Ziarah


Ziarah adalah tanda etik manusia. Tanpa ziarah, manusia menjadi pribadi yang kehilangan hormat dengan dunia metafisikal tempatnya berasal.

Itulah sebabnya, berziarah juga sekaligus menjadi tanda "kenangan" bagi jiwa yang rindu kepulangan di kampung abadi. Ia tanda sehanif-hanifnya jiwa. Bahwa dunia hanyalah terminal persinggahan yang tidak perlu direspon berlebihan. Hiduplah seolah-olah kau akan mati esok. Begitu perkataan Rasulullah.

Sebelum dan sesudah ramadan, ziarah banyak dilakukan orang-orang untuk menandai dua bentuk kunjungannya: bersilaturahmi dengan sanak kerabat dan mengunjungi makam orang-orang yang telah mendahului ke alam kepulangan.

Ziarah yang pertama adalah wahana manusia mempererat hubungannya dengan sesama, sekaligus cara mempertebal ikatan intim dengan pribadi-pribadi yang hanya sesekali bertemu.

Zaman kiwari, saling menziarahi hanyalah pertemuan tanpa bekal kasih sayang. Kata Erich Fromm, di hati manusia modern memendam keinginan untuk "dicintai" tinimbang "mencintai". Mereka enggan "mencintai" lantaran enggan berbagi. Di jiwanya hanya diliputi keinginan untuk mendapatkan perhatian.

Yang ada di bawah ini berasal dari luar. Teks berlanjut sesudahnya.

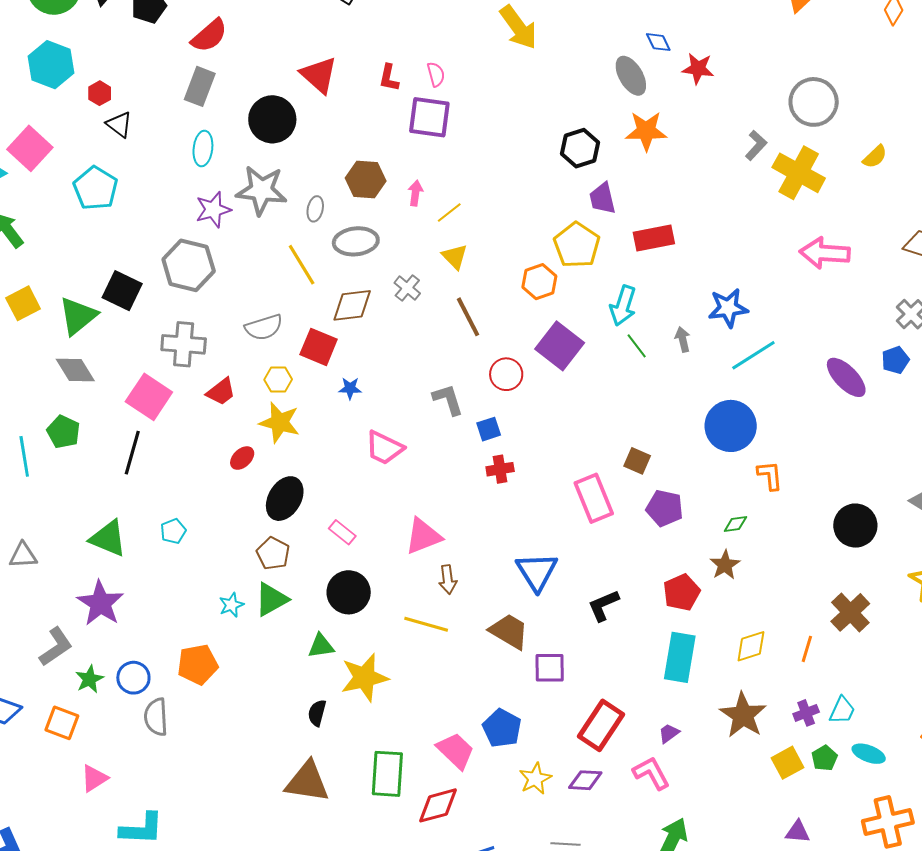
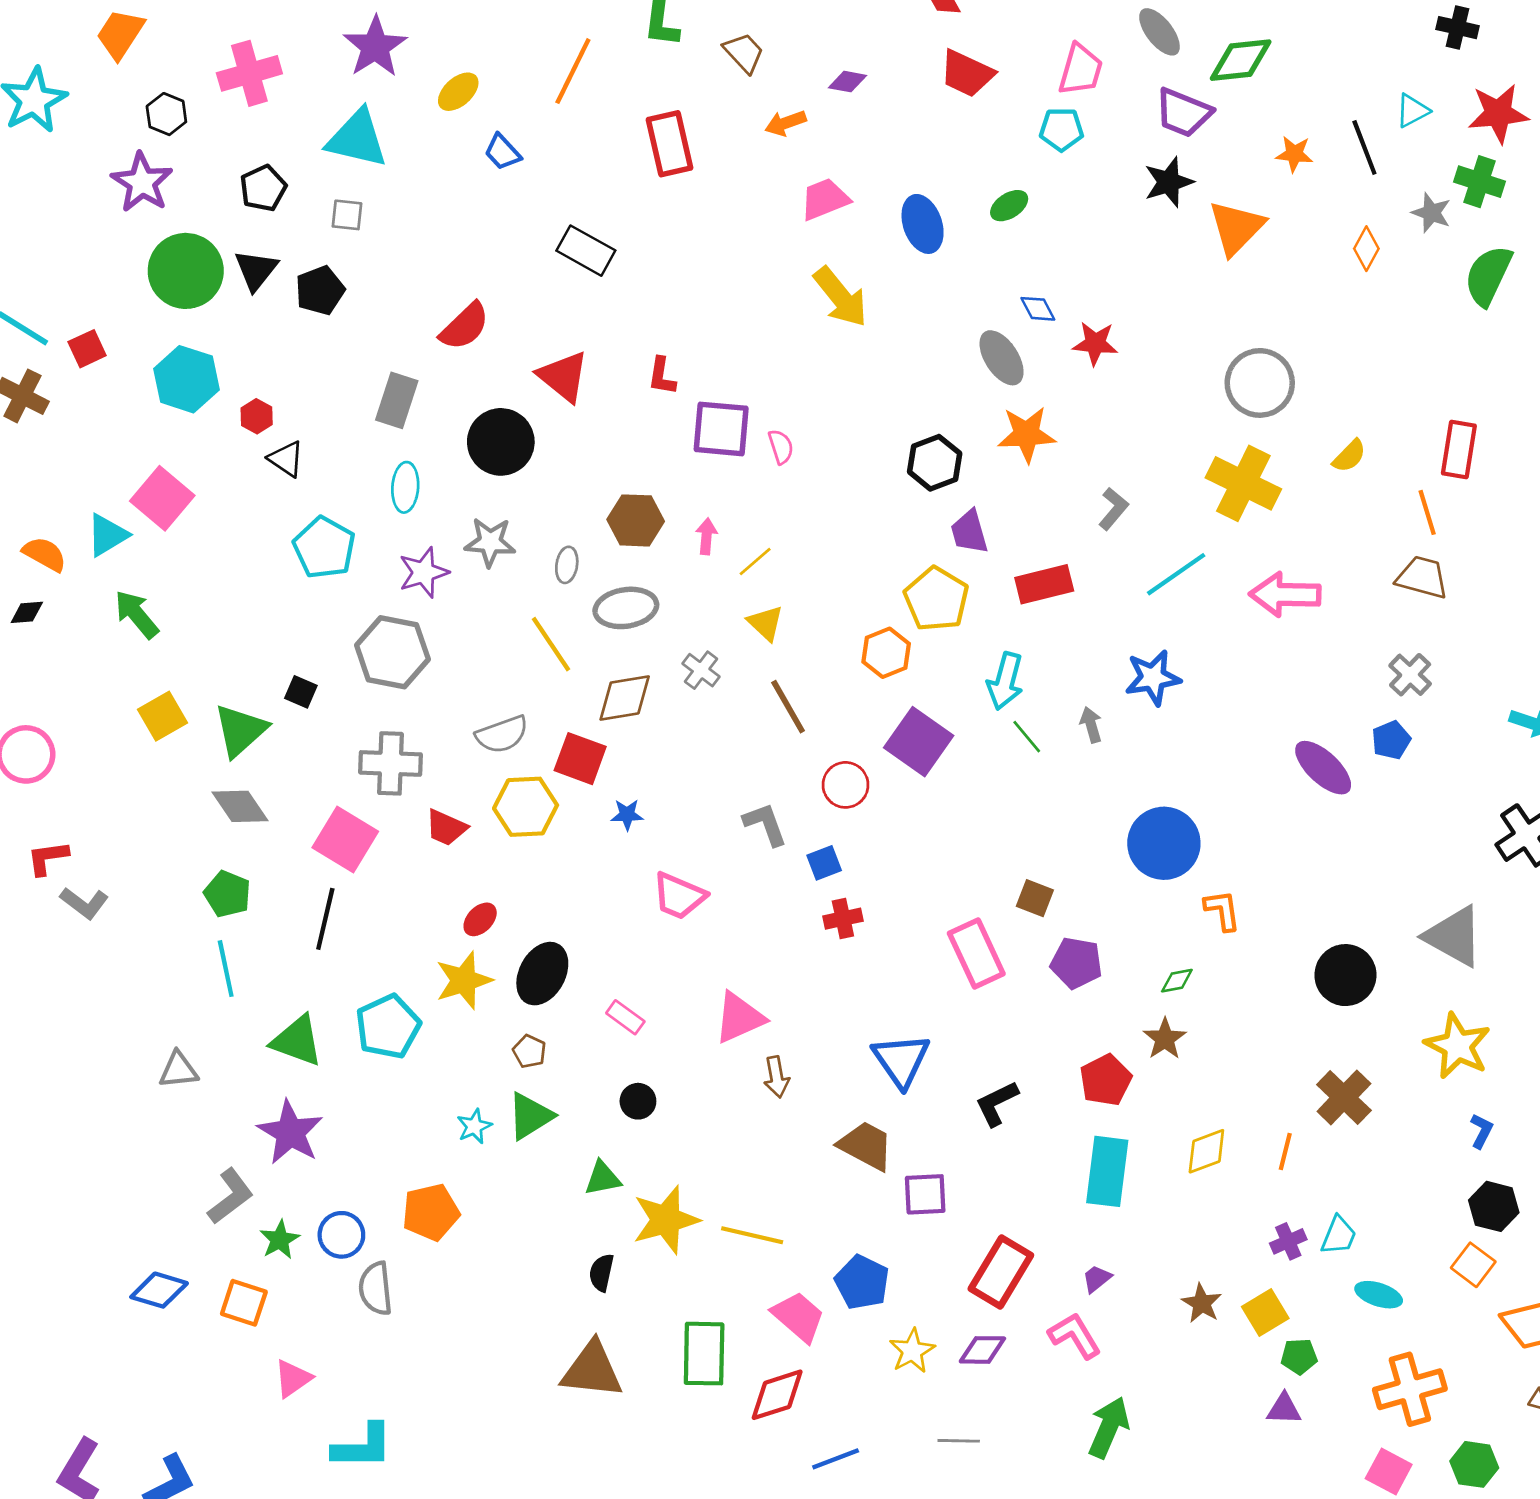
red semicircle: (209, 36) -> (465, 326), moved
pink semicircle: (436, 74) -> (781, 447), moved
gray L-shape: (756, 145) -> (1113, 509), moved
cyan pentagon: (95, 188) -> (324, 548), moved
gray star: (261, 190) -> (490, 542), size x0.7
black square: (122, 291) -> (301, 692), size x0.6
cyan line: (753, 355) -> (1176, 574), moved
yellow hexagon: (278, 379) -> (526, 807), size x1.6
red trapezoid: (221, 392) -> (446, 828), turned 64
yellow star: (280, 422) -> (464, 980), moved, turned -30
cyan line: (24, 456) -> (226, 969), moved
cyan pentagon: (173, 531) -> (388, 1027), size x1.8
brown pentagon: (273, 553) -> (529, 1051), size x0.7
black circle: (349, 592) -> (638, 1101), size x0.6
yellow line: (426, 624) -> (752, 1235), moved
brown star: (743, 715) -> (1202, 1303), moved, size x0.6
green pentagon: (825, 758) -> (1299, 1356), moved, turned 30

"Mencintai" sama halnya memberikan perhatian kasih sayang; sesuatu yang tak dimiliki manusia modern lantaran disedot ke-aku-an yang akut.

Lalu, bagaimanakah ziarah yang sepatutnya? Ziarah yang diperkuat asas cinta. Ziarah yang disebut silaturahmi.

Sebagaimana etimologinya, ziarah ini merupakan interaksi yang diperantai motif kasih sayang. Ibarat ikatan tali yang renggang, kasih sayang-lah yang mempererat ikatan yang aus karena jarang berjumpa dan jarang berkabar. Saling memberikan perhatian, dengan begitu merupakan obat bagi sakitnya suatu hubungan.

Silaturahmi karena itu disebutkan Nabi dapat memperpanjang umur. Jika kelak manusia mati, banyak orang-orang bakal mendoakannya. Doa-doa yang "naik" ke alam penantian menjadi bekal bagi ia yang telah berpulang. Semakin banyak ia bersilaturahmi, semakin banyak pula kemungkinan orang mendoakannya. Semakin panjang-lah umurnya.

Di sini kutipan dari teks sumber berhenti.